Extracted data entries
BEGIN

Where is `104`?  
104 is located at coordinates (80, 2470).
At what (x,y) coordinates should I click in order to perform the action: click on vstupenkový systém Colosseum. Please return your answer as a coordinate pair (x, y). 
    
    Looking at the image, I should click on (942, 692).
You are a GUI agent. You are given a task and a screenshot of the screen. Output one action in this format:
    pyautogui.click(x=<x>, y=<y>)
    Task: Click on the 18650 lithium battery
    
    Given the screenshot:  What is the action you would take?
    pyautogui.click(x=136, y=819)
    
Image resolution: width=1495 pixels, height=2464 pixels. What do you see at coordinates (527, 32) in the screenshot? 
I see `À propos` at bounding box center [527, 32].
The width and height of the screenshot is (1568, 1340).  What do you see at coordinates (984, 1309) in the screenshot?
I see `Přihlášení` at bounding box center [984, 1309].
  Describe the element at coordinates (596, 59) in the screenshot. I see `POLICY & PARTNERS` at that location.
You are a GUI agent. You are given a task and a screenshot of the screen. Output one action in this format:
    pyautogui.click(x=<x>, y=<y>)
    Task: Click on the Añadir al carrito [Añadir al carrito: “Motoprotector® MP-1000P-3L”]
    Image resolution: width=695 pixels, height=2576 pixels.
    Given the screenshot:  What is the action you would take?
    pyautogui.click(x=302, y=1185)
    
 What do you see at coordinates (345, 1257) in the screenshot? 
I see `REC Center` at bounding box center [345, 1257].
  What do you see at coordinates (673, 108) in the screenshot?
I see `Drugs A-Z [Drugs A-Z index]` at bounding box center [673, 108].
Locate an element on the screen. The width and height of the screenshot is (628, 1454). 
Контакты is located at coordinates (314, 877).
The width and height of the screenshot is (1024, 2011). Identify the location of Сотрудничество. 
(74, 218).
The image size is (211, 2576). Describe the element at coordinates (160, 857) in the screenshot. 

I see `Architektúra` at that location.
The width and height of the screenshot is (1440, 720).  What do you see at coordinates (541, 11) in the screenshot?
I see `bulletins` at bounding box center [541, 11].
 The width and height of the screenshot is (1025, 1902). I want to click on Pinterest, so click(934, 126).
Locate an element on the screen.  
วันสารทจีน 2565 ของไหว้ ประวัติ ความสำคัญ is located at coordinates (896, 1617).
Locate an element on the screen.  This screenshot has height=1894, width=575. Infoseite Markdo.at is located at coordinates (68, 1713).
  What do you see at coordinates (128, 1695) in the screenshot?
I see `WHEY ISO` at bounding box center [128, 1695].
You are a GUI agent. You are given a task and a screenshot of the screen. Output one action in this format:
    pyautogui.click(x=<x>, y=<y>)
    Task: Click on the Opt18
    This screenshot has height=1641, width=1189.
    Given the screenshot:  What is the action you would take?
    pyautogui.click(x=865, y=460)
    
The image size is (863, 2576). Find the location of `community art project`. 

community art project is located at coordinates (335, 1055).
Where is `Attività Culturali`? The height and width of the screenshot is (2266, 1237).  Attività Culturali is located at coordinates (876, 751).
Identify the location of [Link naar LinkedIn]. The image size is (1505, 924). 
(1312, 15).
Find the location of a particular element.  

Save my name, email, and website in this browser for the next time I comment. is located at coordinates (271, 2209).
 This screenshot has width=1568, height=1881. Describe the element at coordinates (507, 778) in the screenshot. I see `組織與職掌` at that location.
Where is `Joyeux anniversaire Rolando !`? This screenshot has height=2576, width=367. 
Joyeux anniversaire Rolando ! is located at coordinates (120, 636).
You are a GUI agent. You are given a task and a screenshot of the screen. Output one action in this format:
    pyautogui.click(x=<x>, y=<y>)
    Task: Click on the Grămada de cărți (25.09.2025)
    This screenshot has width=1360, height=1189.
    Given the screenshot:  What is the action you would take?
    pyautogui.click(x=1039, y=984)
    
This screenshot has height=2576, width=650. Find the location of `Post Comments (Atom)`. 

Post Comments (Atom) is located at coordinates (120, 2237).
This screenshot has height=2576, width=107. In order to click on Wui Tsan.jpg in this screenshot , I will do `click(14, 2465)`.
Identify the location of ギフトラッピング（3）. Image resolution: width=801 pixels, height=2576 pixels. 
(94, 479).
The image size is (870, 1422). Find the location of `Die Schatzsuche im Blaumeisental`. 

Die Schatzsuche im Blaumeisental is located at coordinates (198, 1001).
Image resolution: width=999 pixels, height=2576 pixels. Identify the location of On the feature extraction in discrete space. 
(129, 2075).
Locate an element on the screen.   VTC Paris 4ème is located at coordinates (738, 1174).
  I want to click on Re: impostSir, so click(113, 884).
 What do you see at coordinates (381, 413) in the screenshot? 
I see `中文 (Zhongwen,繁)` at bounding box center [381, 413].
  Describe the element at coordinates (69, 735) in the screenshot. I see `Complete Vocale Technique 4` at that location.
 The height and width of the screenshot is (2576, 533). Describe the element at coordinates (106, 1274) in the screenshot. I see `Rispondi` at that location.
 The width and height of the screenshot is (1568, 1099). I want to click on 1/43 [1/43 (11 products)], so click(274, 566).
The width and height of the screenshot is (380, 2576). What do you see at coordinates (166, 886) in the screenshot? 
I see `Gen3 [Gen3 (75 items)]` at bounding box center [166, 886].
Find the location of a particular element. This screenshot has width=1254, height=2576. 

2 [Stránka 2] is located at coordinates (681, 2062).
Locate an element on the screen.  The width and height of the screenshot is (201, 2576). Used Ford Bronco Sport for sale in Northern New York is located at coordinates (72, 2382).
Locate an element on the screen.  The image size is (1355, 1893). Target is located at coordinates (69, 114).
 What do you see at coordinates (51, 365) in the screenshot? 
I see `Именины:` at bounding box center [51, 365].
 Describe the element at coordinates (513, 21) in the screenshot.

END

In full and without alteration, return every line above.

Where is `104`?  
104 is located at coordinates (80, 2470).
At what (x,y) coordinates should I click in order to perform the action: click on vstupenkový systém Colosseum. Please return your answer as a coordinate pair (x, y). 
    
    Looking at the image, I should click on (942, 692).
You are a GUI agent. You are given a task and a screenshot of the screen. Output one action in this format:
    pyautogui.click(x=<x>, y=<y>)
    Task: Click on the 18650 lithium battery
    
    Given the screenshot:  What is the action you would take?
    pyautogui.click(x=136, y=819)
    
Image resolution: width=1495 pixels, height=2464 pixels. What do you see at coordinates (527, 32) in the screenshot? 
I see `À propos` at bounding box center [527, 32].
The width and height of the screenshot is (1568, 1340).  What do you see at coordinates (984, 1309) in the screenshot?
I see `Přihlášení` at bounding box center [984, 1309].
  Describe the element at coordinates (596, 59) in the screenshot. I see `POLICY & PARTNERS` at that location.
You are a GUI agent. You are given a task and a screenshot of the screen. Output one action in this format:
    pyautogui.click(x=<x>, y=<y>)
    Task: Click on the Añadir al carrito [Añadir al carrito: “Motoprotector® MP-1000P-3L”]
    Image resolution: width=695 pixels, height=2576 pixels.
    Given the screenshot:  What is the action you would take?
    pyautogui.click(x=302, y=1185)
    
 What do you see at coordinates (345, 1257) in the screenshot? 
I see `REC Center` at bounding box center [345, 1257].
  What do you see at coordinates (673, 108) in the screenshot?
I see `Drugs A-Z [Drugs A-Z index]` at bounding box center [673, 108].
Locate an element on the screen. The width and height of the screenshot is (628, 1454). 
Контакты is located at coordinates (314, 877).
The width and height of the screenshot is (1024, 2011). Identify the location of Сотрудничество. 
(74, 218).
The image size is (211, 2576). Describe the element at coordinates (160, 857) in the screenshot. 

I see `Architektúra` at that location.
The width and height of the screenshot is (1440, 720).  What do you see at coordinates (541, 11) in the screenshot?
I see `bulletins` at bounding box center [541, 11].
 The width and height of the screenshot is (1025, 1902). I want to click on Pinterest, so click(934, 126).
Locate an element on the screen.  
วันสารทจีน 2565 ของไหว้ ประวัติ ความสำคัญ is located at coordinates (896, 1617).
Locate an element on the screen.  This screenshot has height=1894, width=575. Infoseite Markdo.at is located at coordinates (68, 1713).
  What do you see at coordinates (128, 1695) in the screenshot?
I see `WHEY ISO` at bounding box center [128, 1695].
You are a GUI agent. You are given a task and a screenshot of the screen. Output one action in this format:
    pyautogui.click(x=<x>, y=<y>)
    Task: Click on the Opt18
    This screenshot has height=1641, width=1189.
    Given the screenshot:  What is the action you would take?
    pyautogui.click(x=865, y=460)
    
The image size is (863, 2576). Find the location of `community art project`. 

community art project is located at coordinates (335, 1055).
Where is `Attività Culturali`? The height and width of the screenshot is (2266, 1237).  Attività Culturali is located at coordinates (876, 751).
Identify the location of [Link naar LinkedIn]. The image size is (1505, 924). 
(1312, 15).
Find the location of a particular element.  

Save my name, email, and website in this browser for the next time I comment. is located at coordinates (271, 2209).
 This screenshot has width=1568, height=1881. Describe the element at coordinates (507, 778) in the screenshot. I see `組織與職掌` at that location.
Where is `Joyeux anniversaire Rolando !`? This screenshot has height=2576, width=367. 
Joyeux anniversaire Rolando ! is located at coordinates (120, 636).
You are a GUI agent. You are given a task and a screenshot of the screen. Output one action in this format:
    pyautogui.click(x=<x>, y=<y>)
    Task: Click on the Grămada de cărți (25.09.2025)
    This screenshot has width=1360, height=1189.
    Given the screenshot:  What is the action you would take?
    pyautogui.click(x=1039, y=984)
    
This screenshot has height=2576, width=650. Find the location of `Post Comments (Atom)`. 

Post Comments (Atom) is located at coordinates (120, 2237).
This screenshot has height=2576, width=107. In order to click on Wui Tsan.jpg in this screenshot , I will do `click(14, 2465)`.
Identify the location of ギフトラッピング（3）. Image resolution: width=801 pixels, height=2576 pixels. 
(94, 479).
The image size is (870, 1422). Find the location of `Die Schatzsuche im Blaumeisental`. 

Die Schatzsuche im Blaumeisental is located at coordinates (198, 1001).
Image resolution: width=999 pixels, height=2576 pixels. Identify the location of On the feature extraction in discrete space. 
(129, 2075).
Locate an element on the screen.   VTC Paris 4ème is located at coordinates (738, 1174).
  I want to click on Re: impostSir, so click(113, 884).
 What do you see at coordinates (381, 413) in the screenshot? 
I see `中文 (Zhongwen,繁)` at bounding box center [381, 413].
  Describe the element at coordinates (69, 735) in the screenshot. I see `Complete Vocale Technique 4` at that location.
 The height and width of the screenshot is (2576, 533). Describe the element at coordinates (106, 1274) in the screenshot. I see `Rispondi` at that location.
 The width and height of the screenshot is (1568, 1099). I want to click on 1/43 [1/43 (11 products)], so click(274, 566).
The width and height of the screenshot is (380, 2576). What do you see at coordinates (166, 886) in the screenshot? 
I see `Gen3 [Gen3 (75 items)]` at bounding box center [166, 886].
Find the location of a particular element. This screenshot has width=1254, height=2576. 

2 [Stránka 2] is located at coordinates (681, 2062).
Locate an element on the screen.  The width and height of the screenshot is (201, 2576). Used Ford Bronco Sport for sale in Northern New York is located at coordinates (72, 2382).
Locate an element on the screen.  The image size is (1355, 1893). Target is located at coordinates (69, 114).
 What do you see at coordinates (51, 365) in the screenshot? 
I see `Именины:` at bounding box center [51, 365].
 Describe the element at coordinates (513, 21) in the screenshot.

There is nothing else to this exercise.